Che cosa succede, secondo le accuse? Succede che questi medici avrebbero accettato (ripeto: secondo le accuse) denaro contante, o Ipad, o vestiti, od ospitalità in alberghi lussuosi, o viaggi in terre esotiche, o gioielli, o altre forme di compenso, da parte di rappresentanti di una ditta farmaceutica, in cambio della prescrizione di particolari medicinali di quella stessa ditta, anche a chi non ne ha bisogno o in forme superiori al bisogno. Quei medicinali contengono ormoni della crescita. In taluni casi, la prescrizione sarebbe stata abbondante anche verso bambini, col risultato che i bambini venivano 'gonfiati' artificialmente, senza beneficio alcuno.

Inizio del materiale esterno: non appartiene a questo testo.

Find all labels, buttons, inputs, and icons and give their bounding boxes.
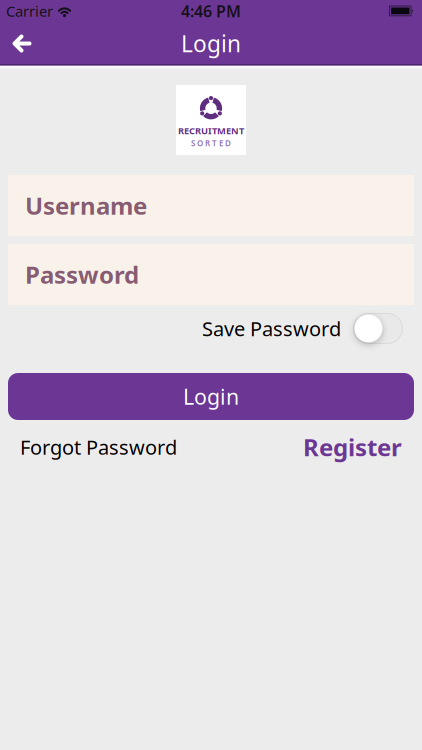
button[interactable]: Register [303,431,402,463]
staticText: S O R T E D [191,138,231,148]
button[interactable]: Password [0,244,422,305]
button[interactable]: Save Password [353,313,403,344]
staticText: Register [303,431,402,463]
staticText: Username [25,190,147,222]
staticText: Password [25,259,139,290]
staticText: Carrier [6,1,53,21]
staticText: 4:46 PM [181,0,241,22]
staticText: Forgot Password [20,434,177,460]
button[interactable]: Forgot Password [20,434,177,460]
staticText: Save Password [202,315,341,342]
staticText: RECRUITMENT [178,124,244,137]
staticText: Login [183,382,239,411]
button[interactable]: Login [0,373,422,420]
button[interactable]: Username [0,175,422,236]
staticText: Login [181,28,241,58]
button[interactable]: Back [0,21,32,63]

È triste scorrere con l’occhio al rapporto fra prescrizione e compenso, e leggere formule per esempio come questa (e qui cito da un giornale): «Un nuovo paziente, possibilmente un bambino, da curare con l’ormone della crescita, vale 2mila euro; per gruppi di 20 o più pazienti, il premio può salire fino a 50mila euro». È tristissimo leggere che qualche medico si sarebbe lamentato perché il rapporto tra servizio del medico e compenso dell’azienda farmaceutica non sarebbe stato, secondo lui, abbastanza vantaggioso. La grande novità che uno scandalo come questo (e naturalmente, se venisse smentito in maniera convincente, saremmo i primi ad esultarne) introduce nel nostro costume è, in parole brevi, il supremo trionfo dell’etica dell’affare, dominante nella nostra società.
Non più la medicina al servizio dei malati, ma il contrario: i malati al servizio della medicina. Non più i farmaci inventati come risposta alle malattie, ma l’invenzione di nuove malattie o di nuovi malati in risposta alla produzione di medicine. Non più la pratica della medicina per aumentare la salute dei malati, ma la salute dei malati sfruttata per aumentare il benessere economico delle aziende farmaceutiche. Non più il medico che visita il malato pensando: «Come posso guarirlo nella maniera più rapida, più economica e più benefica per lui?», ma il medico che pensa: «Come posso sfruttare questo malato e questa malattia, per ricavarne il maggior vantaggio per l’azienda che mi paga?». Insomma: prima le aziende inventano le medicine da vendere, poi i medici inventano i malati che devono comprarle. È il trionfo dell’etica borghese: il primo valore da perseguire è l’affare. Un grande trionfo, ma non ancora il trionfo finale. Il trionfo finale prevede un popolo tutto di malati, cioè, per le aziende, tutto di clienti: capitalisticamente, il paradiso.